Jon Langford has spent his career illuminating lives that get ignored in celebrity culture, pointing out what he perceives as lies in political culture, and asserting himself with boldness and a rough sense of humor into art culture. In addition to writing and performing songs, he's also an excellent artist — he's made a painting to accompany every song on his new album, and I highly recommend a 2006 book of his paintings and writings called Nashville Radio. And I'm here to recommend this new album of his, Here Be Monsters, a collection that finds creative ways to dramatize man's impulse to destroy.
Langford has frequently placed his left-wing politics front and center in his music and his art. One of the most overtly political songs on this new album is "Drone Operator." Langford assumes the character of a man who oversees drone strikes, the song's pretty melody at odds with its harsh criticism of both this man's job and the current administration's use of that labor.
Now in his 50s, Langford — who's recorded many albums as a member of The Mekons and Waco Brothers — started out in punk and settled into country music for a good long time. But this new album takes a bit of a break from both of those genres: These are more like folk songs with rock 'n' roll instrumentation, hard rock with sentiments that can be sung in a soft voice, but whose ideas are never soft-headed.

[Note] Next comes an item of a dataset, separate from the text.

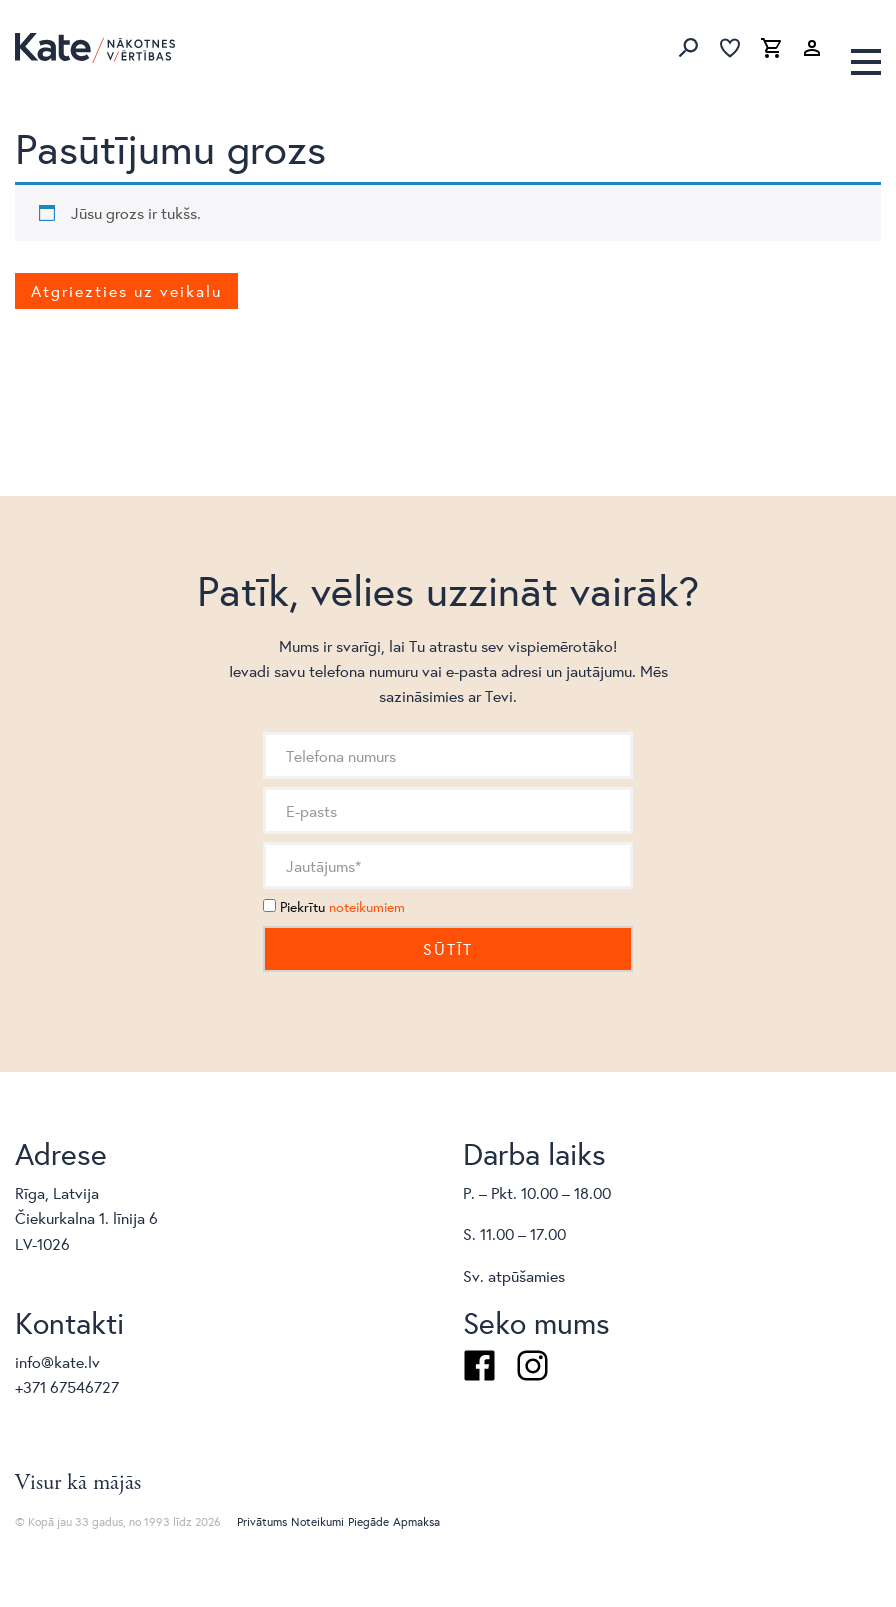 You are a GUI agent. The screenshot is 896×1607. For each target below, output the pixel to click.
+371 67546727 (67, 1386)
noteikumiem (367, 907)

On the beautiful "Lil' Ray of Light," Langford and his band Skull Orchard describe a useless kind of artist: someone who creates work to be admired, to be envied and to serve as the basis for hero worship. This is the precise opposite of what Langford has been doing since the '70s. He'd probably say that's partly because he's never become a big-time pop star. But it also has to do with a life spent making music that understands the best thing about pop is its democratic quality — that it can inspire everyone who hears it to make his or her own kind of imaginative work. For Langford, making your life your art is the highest possible goal to achieve.